Your answer must consist only of the lines from the start of the entries through the line that holds "бізнесу управлінський консалтинг", copied exactly, with no pictures.

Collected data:
▬▬▬▬▬▬

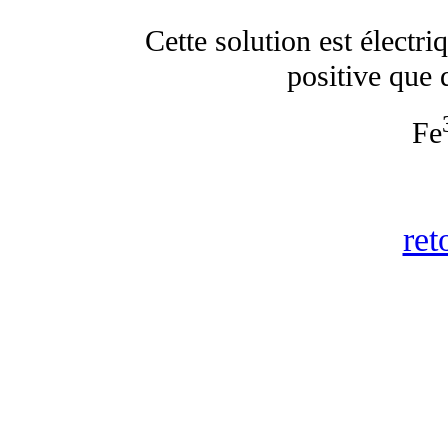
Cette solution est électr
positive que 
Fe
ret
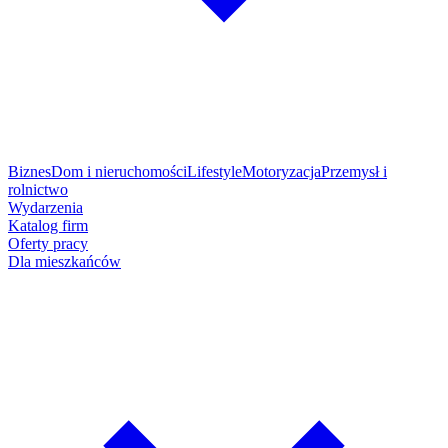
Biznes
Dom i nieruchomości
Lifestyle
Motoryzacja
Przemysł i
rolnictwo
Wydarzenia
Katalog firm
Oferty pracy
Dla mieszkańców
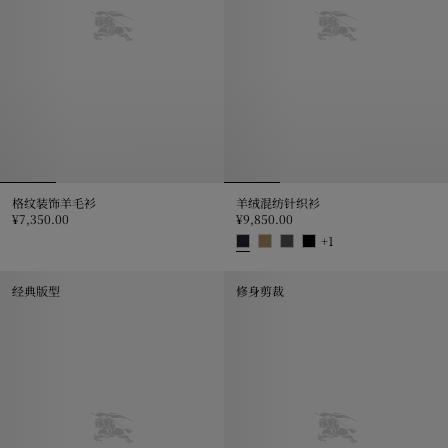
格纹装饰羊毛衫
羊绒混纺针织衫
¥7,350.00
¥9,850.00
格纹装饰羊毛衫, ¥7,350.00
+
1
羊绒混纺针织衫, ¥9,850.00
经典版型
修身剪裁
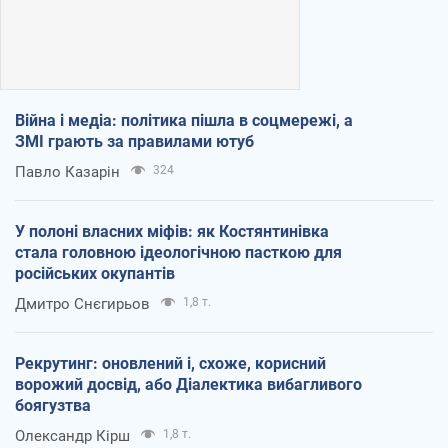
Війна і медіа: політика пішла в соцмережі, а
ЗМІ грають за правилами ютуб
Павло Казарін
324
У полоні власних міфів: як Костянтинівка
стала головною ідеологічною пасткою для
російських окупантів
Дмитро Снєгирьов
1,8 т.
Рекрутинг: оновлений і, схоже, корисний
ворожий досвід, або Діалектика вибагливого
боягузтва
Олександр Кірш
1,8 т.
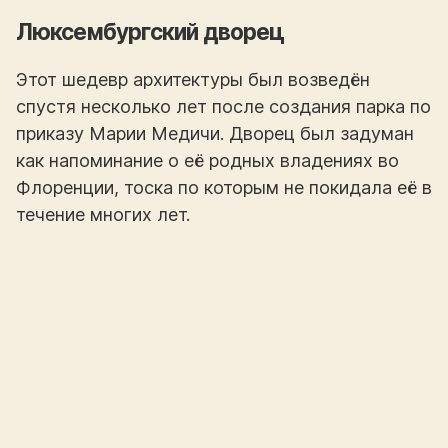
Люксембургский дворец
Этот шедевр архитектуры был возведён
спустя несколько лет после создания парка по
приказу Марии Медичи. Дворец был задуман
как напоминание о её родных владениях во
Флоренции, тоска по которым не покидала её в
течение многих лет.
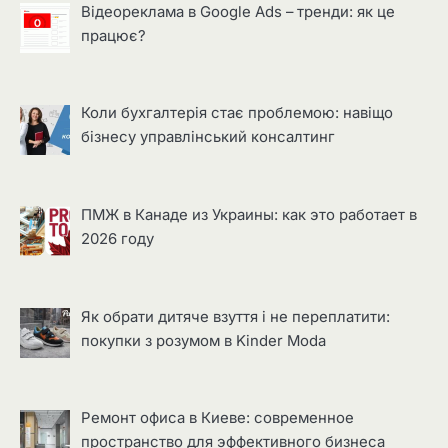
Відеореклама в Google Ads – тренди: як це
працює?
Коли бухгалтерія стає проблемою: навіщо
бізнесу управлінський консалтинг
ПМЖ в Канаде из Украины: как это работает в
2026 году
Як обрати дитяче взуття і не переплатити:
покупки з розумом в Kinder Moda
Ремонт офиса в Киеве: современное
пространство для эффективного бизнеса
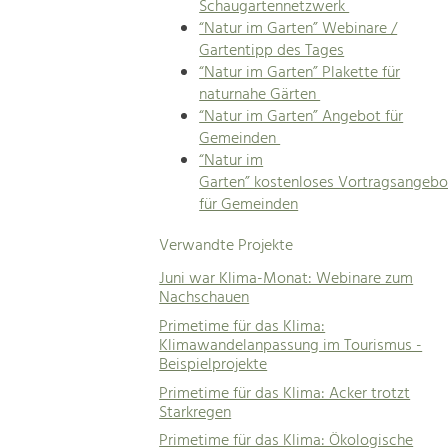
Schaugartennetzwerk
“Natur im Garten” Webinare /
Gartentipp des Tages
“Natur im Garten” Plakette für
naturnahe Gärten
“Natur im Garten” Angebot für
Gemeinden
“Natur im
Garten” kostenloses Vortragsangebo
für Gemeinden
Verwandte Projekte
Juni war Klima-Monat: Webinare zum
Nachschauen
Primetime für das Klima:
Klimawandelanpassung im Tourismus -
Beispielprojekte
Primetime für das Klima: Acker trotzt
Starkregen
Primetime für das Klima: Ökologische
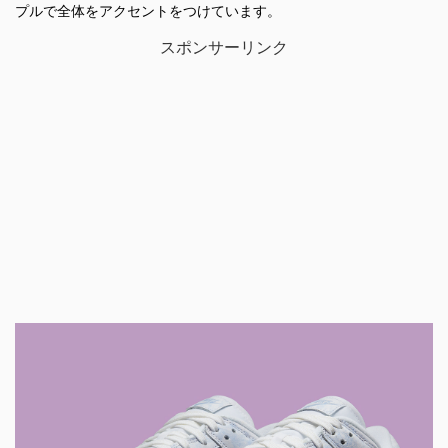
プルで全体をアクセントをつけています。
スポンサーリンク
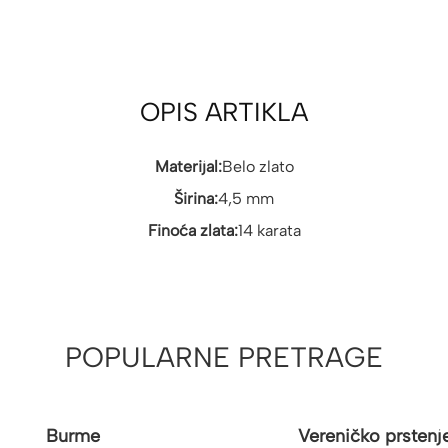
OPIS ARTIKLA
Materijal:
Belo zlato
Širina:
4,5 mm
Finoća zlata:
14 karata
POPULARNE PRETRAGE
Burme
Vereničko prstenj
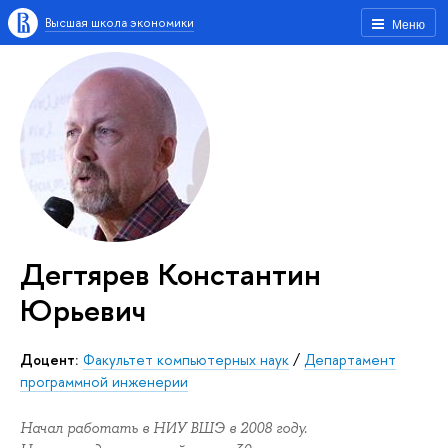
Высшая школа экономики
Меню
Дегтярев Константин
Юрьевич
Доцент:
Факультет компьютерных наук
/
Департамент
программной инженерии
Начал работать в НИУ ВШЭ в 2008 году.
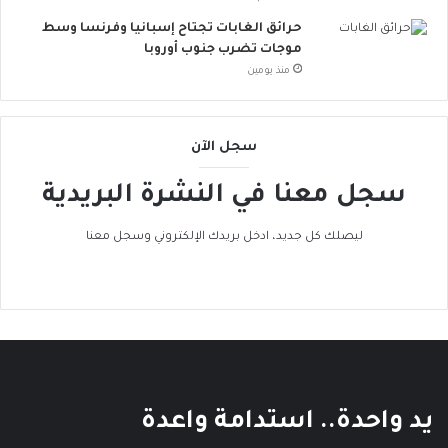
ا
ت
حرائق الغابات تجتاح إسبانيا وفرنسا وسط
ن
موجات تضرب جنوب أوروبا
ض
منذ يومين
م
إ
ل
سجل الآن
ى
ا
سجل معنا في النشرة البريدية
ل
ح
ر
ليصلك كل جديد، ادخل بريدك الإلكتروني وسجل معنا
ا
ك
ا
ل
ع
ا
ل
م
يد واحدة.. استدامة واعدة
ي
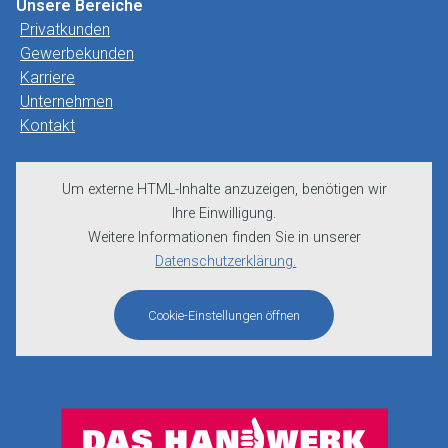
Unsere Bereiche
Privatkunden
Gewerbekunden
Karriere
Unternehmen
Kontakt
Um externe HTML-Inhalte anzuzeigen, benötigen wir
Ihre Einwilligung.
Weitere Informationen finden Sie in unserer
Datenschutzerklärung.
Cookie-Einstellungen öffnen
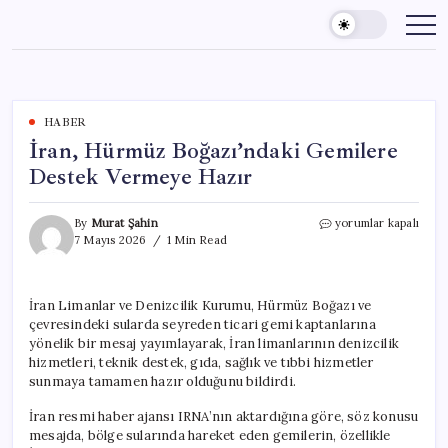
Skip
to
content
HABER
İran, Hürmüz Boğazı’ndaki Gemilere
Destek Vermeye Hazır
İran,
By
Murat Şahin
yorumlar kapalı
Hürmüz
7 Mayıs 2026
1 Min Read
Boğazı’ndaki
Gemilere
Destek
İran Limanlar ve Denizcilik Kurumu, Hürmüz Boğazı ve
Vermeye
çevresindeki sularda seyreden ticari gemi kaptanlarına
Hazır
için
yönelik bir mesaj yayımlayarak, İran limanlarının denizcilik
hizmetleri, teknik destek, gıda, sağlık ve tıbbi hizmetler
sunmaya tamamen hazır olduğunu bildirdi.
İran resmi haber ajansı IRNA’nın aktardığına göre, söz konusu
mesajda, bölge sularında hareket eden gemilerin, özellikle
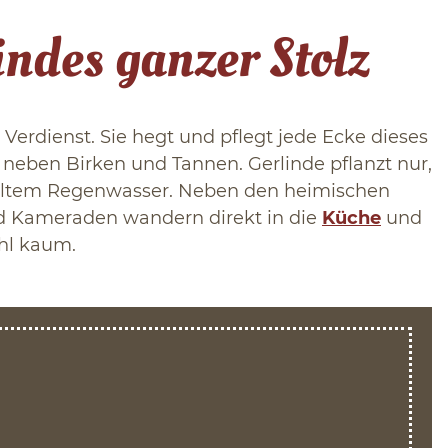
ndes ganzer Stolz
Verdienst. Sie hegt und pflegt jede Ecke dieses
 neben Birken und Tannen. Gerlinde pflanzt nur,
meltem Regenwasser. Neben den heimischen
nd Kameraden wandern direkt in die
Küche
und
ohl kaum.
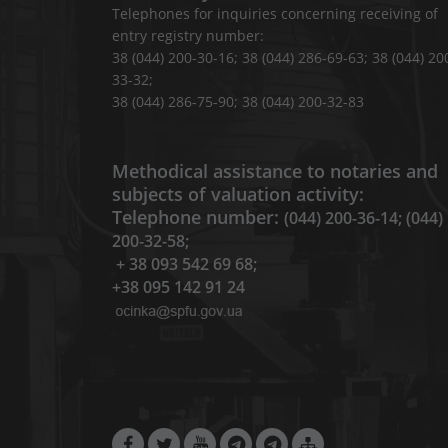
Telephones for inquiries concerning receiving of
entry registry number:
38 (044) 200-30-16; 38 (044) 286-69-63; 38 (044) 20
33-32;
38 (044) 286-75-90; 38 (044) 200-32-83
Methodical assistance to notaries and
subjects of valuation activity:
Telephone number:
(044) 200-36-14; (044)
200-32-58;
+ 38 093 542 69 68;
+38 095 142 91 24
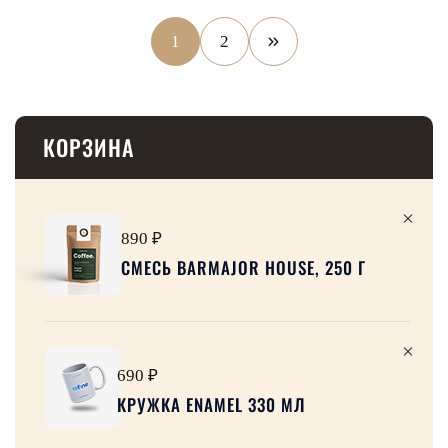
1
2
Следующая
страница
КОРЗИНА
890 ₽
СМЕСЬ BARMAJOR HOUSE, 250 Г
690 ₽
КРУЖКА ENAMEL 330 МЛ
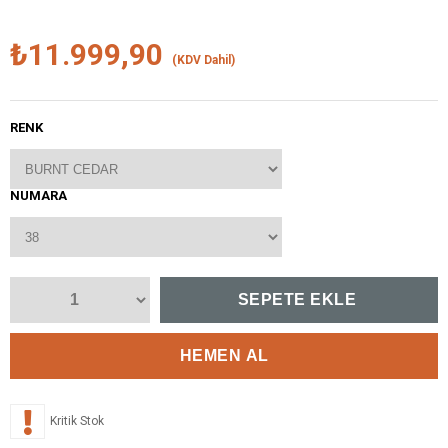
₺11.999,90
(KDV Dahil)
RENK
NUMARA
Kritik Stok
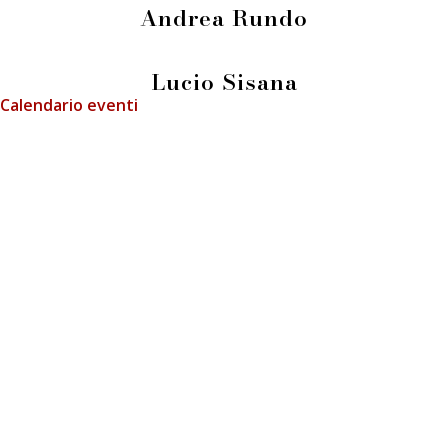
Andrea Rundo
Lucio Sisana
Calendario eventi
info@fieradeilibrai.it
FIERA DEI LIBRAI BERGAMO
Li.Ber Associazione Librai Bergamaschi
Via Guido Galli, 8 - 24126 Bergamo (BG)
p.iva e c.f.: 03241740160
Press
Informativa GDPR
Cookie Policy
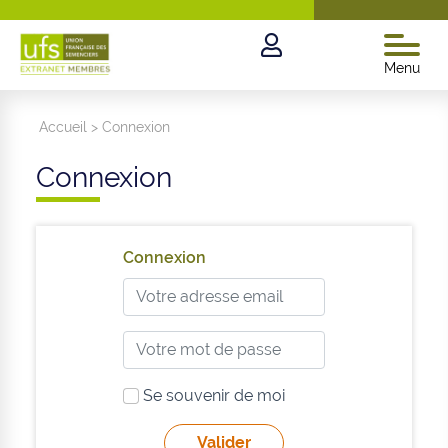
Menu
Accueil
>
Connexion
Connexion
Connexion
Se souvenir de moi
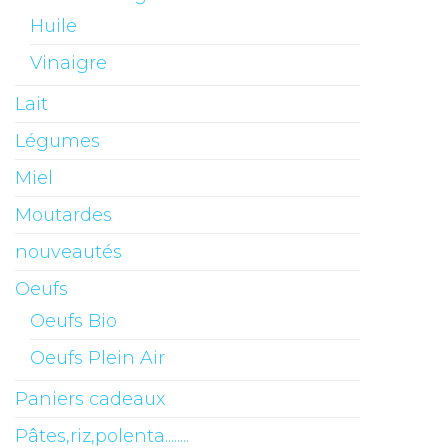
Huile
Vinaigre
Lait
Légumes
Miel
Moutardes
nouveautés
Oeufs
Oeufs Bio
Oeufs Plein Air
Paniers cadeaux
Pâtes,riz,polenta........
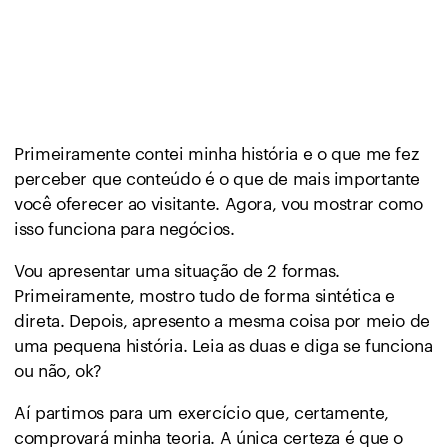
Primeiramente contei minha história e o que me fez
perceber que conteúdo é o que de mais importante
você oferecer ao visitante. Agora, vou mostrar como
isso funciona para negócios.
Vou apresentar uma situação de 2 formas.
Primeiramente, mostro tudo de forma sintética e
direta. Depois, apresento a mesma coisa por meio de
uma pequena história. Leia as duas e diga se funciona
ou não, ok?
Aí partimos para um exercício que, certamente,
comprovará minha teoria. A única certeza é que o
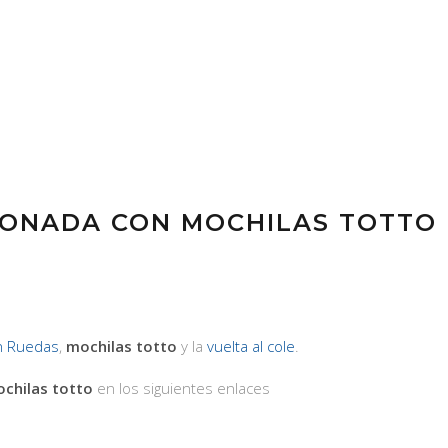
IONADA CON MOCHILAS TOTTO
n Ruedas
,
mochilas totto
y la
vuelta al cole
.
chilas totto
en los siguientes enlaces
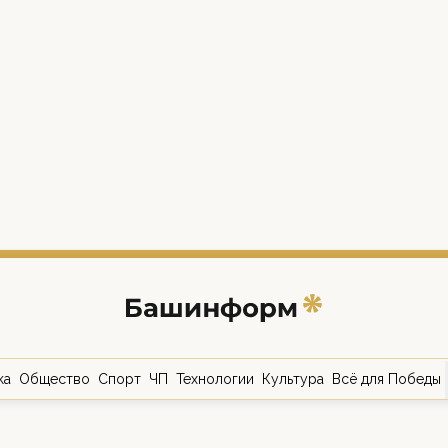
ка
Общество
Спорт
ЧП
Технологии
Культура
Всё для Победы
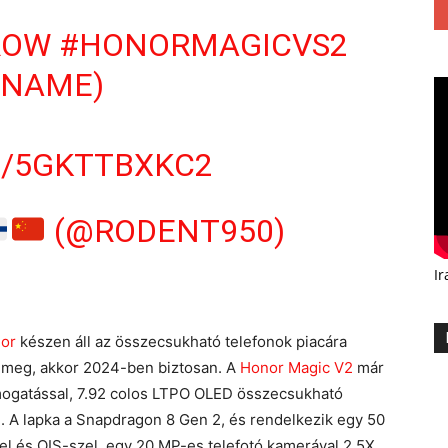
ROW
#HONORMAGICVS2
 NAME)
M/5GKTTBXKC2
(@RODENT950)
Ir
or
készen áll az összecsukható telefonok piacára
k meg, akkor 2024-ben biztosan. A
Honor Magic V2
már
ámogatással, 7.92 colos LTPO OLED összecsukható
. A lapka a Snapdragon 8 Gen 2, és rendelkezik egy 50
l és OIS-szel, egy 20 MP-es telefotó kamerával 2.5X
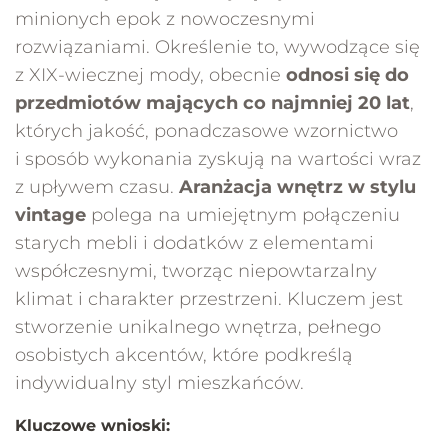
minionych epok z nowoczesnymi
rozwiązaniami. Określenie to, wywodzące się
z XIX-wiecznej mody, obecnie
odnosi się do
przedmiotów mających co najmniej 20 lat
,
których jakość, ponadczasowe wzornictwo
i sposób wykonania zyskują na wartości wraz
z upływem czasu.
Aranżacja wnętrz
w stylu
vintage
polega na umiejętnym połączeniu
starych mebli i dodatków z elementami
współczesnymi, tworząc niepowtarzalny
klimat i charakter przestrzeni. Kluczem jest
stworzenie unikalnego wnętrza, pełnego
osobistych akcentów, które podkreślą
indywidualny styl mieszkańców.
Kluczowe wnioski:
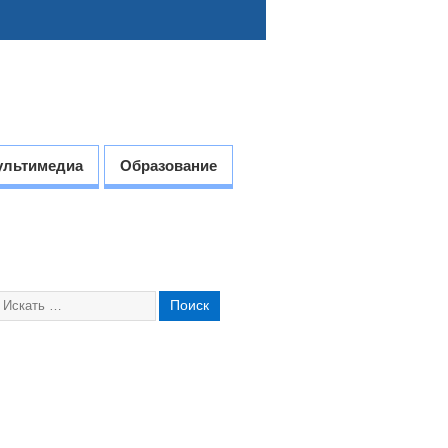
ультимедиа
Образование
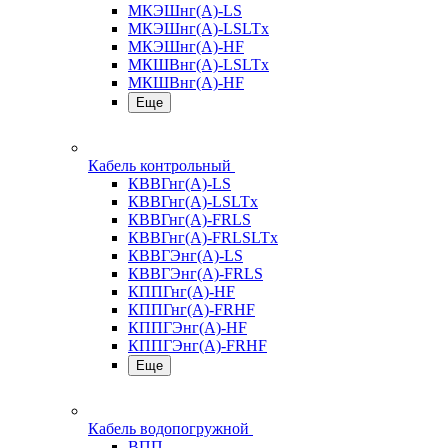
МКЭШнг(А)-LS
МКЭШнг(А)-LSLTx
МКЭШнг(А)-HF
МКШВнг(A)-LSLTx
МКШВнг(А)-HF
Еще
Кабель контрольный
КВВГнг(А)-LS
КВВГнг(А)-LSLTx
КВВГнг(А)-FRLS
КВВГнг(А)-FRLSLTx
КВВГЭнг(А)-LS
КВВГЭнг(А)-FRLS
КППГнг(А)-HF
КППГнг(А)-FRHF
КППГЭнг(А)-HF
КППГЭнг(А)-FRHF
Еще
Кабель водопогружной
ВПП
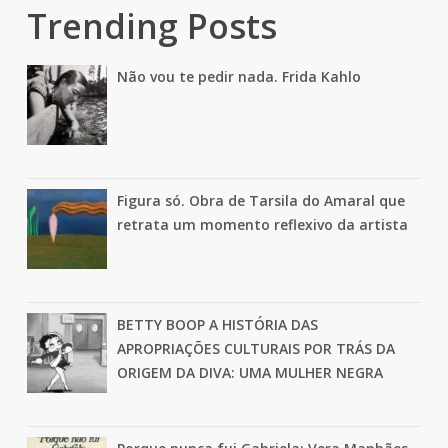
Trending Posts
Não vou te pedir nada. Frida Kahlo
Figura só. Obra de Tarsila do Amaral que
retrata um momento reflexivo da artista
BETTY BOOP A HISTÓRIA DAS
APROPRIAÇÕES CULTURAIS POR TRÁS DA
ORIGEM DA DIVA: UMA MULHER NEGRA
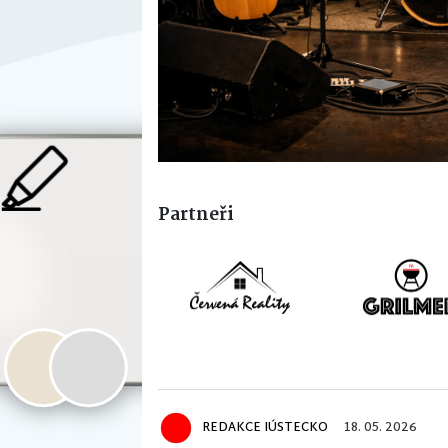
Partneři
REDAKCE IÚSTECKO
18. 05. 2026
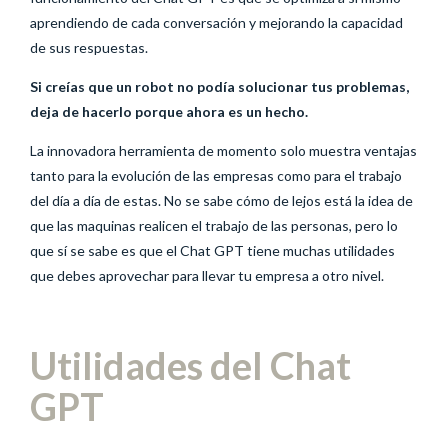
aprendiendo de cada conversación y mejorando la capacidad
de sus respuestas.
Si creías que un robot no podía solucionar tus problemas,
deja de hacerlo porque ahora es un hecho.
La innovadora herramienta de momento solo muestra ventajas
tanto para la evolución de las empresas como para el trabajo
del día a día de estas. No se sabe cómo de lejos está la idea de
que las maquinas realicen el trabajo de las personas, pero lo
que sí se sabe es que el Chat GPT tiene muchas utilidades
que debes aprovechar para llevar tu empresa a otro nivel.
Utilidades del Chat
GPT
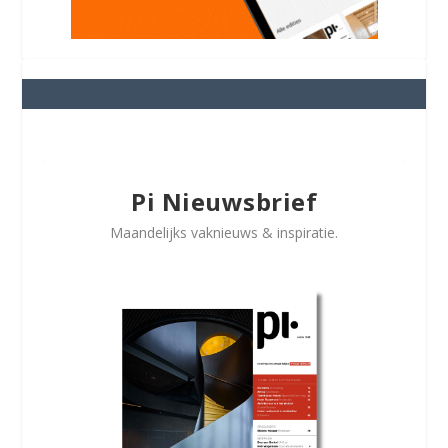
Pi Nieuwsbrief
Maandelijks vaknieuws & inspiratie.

▬▬▬▬▬▬

— ANSWER SECTION —
Cette solution est électr
positive que 
Fe
ret
Biznes
Dom i nieruchomości
Lifestyle
Motoryzacja
Przemysł i
rolnictwo
Wydarzenia
Katalog firm
Oferty pracy
Dla mieszkańców
格纹装饰羊毛衫
羊绒混纺针织衫
¥7,350.00
¥9,850.00
格纹装饰羊毛衫, ¥7,350.00
+
1
羊绒混纺针织衫, ¥9,850.00
经典版型
修身剪裁
Війна і медіа: політика пішла в соцмережі, а
ЗМІ грають за правилами ютуб
Павло Казарін
324
У полоні власних міфів: як Костянтинівка
стала головною ідеологічною пасткою для
російських окупантів
Дмитро Снєгирьов
1,8 т.
Рекрутинг: оновлений і, схоже, корисний
ворожий досвід, або Діалектика вибагливого
боягузтва
Олександр Кірш
1,8 т.
Люксембургский дворец
Этот шедевр архитектуры был возведён
спустя несколько лет после создания парка по
приказу Марии Медичи. Дворец был задуман
как напоминание о её родных владениях во
Флоренции, тоска по которым не покидала её в
течение многих лет.
Відеореклама в Google Ads – тренди: як це
працює?
Коли бухгалтерія стає проблемою: навіщо
бізнесу управлінський консалтинг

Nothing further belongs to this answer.